Slowly we circled the knoll, dropped into the hollow, and stood upon the uneven floor of wide chestnut planks that was to be our camp. Other lodgers had this barn besides ourselves and, unlike ourselves, hereditary tenants. Swallows of steel-blue wings hung their nests in a whispering colony against the beams, a pair of gray squirrels arched their tails at us and chattering whisked up aloft, where they evidently have a family in the dilapidated pigeon cote, while among some cornstalks and other litter in the low earth cellar beneath we could hear the rustling doubtless born of the swift little feet of mice. (Yes, I know that it is a feminine quality lacking in me, but I have never yet been able to conjure up any species of fear in connection with these playful little rodents.)
The cots, table, chairs, and screens were as I had placed them several days ago; but it was not the interior that held us but the view looking eastward across the sunlit meadows. In fact this side of the barn had the wide openings of an observatory. The gnarled apple trees of the orchard still bore pink-and-white wreaths on the shady side, and the purling of bluebirds blended with the voice of the river that ran between the hills afar off—the same stream that further up country was to be pent between walls and prisoned to make a reservoir. Sitting there, we gazed upon the soft yet glowing beauty of it all, with never a thought of pick and spade, grub axe or crowbar, to pry between the rocks of the knoll to find the depth or quality of its soil or test the planting possibilities.
“Let us go up to the woods and see Blake; he wrote me that he is to be there to-day, and suggested we should both meet him and see the treasure-trove to be found there before the spring blossoms are quite shed,” said Bart, suddenly, fumbling among the letters in his pocket; “and by the way, he said he would come back with us. He evidently forgets that we are not ‘at home’ to company!”
“But The Man from Everywhere is not company. He is simply a permanent institution and can go on dropping in as usual all summer if he likes. Ann-stasia adores him, for did he not bring her a beautiful sandalwood rosary of carved beads from somewhere and a pair of real tortoise-shell combs not two months ago? And of course Maria Maxwell will not object; why should she? he will come and go as usual, and she will hardly know that he is in the house.”

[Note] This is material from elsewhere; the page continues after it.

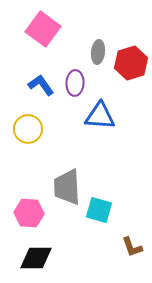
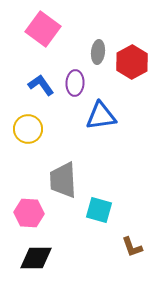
red hexagon: moved 1 px right, 1 px up; rotated 12 degrees counterclockwise
blue triangle: moved 1 px right; rotated 12 degrees counterclockwise
gray trapezoid: moved 4 px left, 7 px up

Barney harnessed the mild-faced horse of our neighbour’s lending to that most comfortable of all vehicles, a buggy with an ample box behind and a top that can be dropped and made into a deep pocket to hold gleanings, or raised as a shield from sun and rain. Ah! dear Mrs. Evan, is there anything that turns a sober, settled married couple backward to the enchanted “engaged” region like driving away through the spring lanes in a buggy pulled by a horse who has had nature-loving owners, so that he seems to know by intuition when to pause and when it would be most acceptable to his passengers to have him wander from the beaten track and browse among the tender wayside grasses that always seem so much more tempting than any pasture grazing?